There were always excuses for avoiding a regular trim, of course. There always are. I could blame a lack of financial stability which meant that I couldn’t afford such expensive treats as proper hairdressing, although, to be honest, my occasional ventures into the more “blokey” environments of old-fashioned barber’s shops whilst cheap, were never that successful, as my lack of knowledge about such things as footballing tended to make the whole experience rather awkward for everyone involved. I might sometimes also blame the lack of an available haircutting emporium that was open at a time I could actually get to it back in the days when the local ones always seemed to work from 9.00 to 5.00 and be fully booked on Saturdays

Mind you, such things were never a priority for me personally anyway, and so I do still wonder about the vast prices that some of them charge for a process that I still equate with cutting my toenails but which a lot of people seem to waste considerable chunks of their income on.

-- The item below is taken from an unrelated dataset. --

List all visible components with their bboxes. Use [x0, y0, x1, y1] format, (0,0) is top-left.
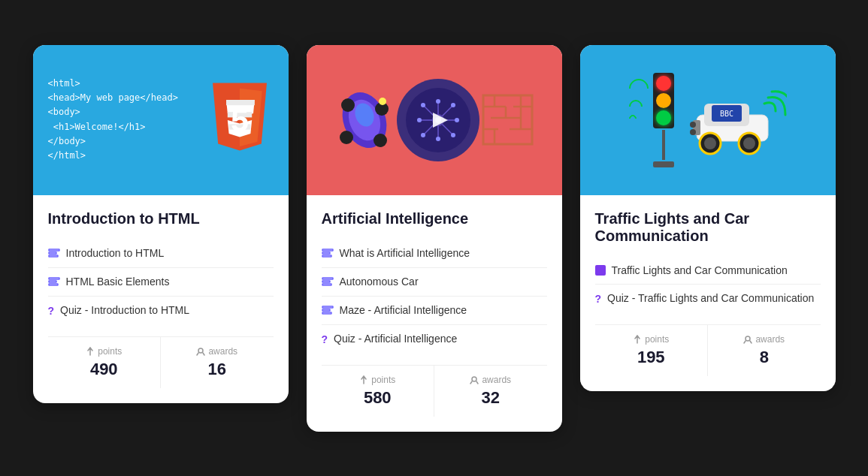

These days, of course, my own routine is much improved. I have, for the last few years, found a snipping shop which remains open late enough for me to get to it after my work for the day is over, and I have also managed to get them, in that manner so beloved of my dental surgeon, to allow me to make long-term appointments which I will actually attempt to actually attend on the understanding that I really will make the effort to go to something that is written in my diary instead of just letting the weeks, months and years slip away with no action being taken. This means that I remain at least “almost presentable” and “human again” for most of the time nowadays, which I suppose to be progress of a sort.

It is all rather strange though, because I did manage to get these things done with much more enthusiasm when I was younger. “Shapers” was the establishment I albeit infrequently attended as a youngster once my father had finally abandoned his home hairdressing technique of sitting me in a kitchen chair on a Saturday morning and attacking my head with the latest miracle device he’d bought from Ronco. I even managed to go for more regular haircuts as a student, and the memories of the upstairs room of an ordinary house on a housing estate in South Wales are suddenly flooding back…

That rather mundane, cosy little business now seems far removed from the highly marketed hairdressing world we now seem to live in where there are more salons than shops on the average high street, and there sometimes seem to be more of them in one quarter mile than could possibly be financed by the surrounding population. However, we all do have hair, and much of it still grows every day, so perhaps I’m wrong about that.

Hairdressing salon names always seem to be trying to hard to be either quite zany (like “Kutz” or “Snipz” which are unlikely, but not impossible, to be the actual names of the proprietors) or terribly, terribly formal (“Salon de Brian”), although there does seem to be quite a propensity for using first names with only the initial of the family name following it. That is if it is a suitably “sexy” initial, that is. Somehow the letter “H” doesn’t seem to, if you’ll pardon the pun, cut it. My all-time favourite name for a hairdressing salon still has to be the one I used to see as I meandered around Bristol. It was called “Bottoms Up” which always conjured up rather hilarious images of the kind of intimate tonsuring that has since, I’m told, become rather de rigeur amongst some of the population, but back then, the idea of a row of people sitting with their bums in the air waiting for a trim just used to tickle me.

Nowadays the only thing that tickles me about hairdressing is when some of the trimmings fall down inside my shirt collar, but I suppose, like taxes, haircuts remain an inevitability, if one only reluctantly tolerated.

1 comment:

  1. 'Shapers', now there's a name. I too have hair, my problem seems to be that it is grey and God how I hate grey, it's just so.. well, grey.

    Oh for the days when my own blonde locks were teased and tousled in all manner of sweeps and bobs.

    These day - I just keep it short - I don't easily put up with the grey though.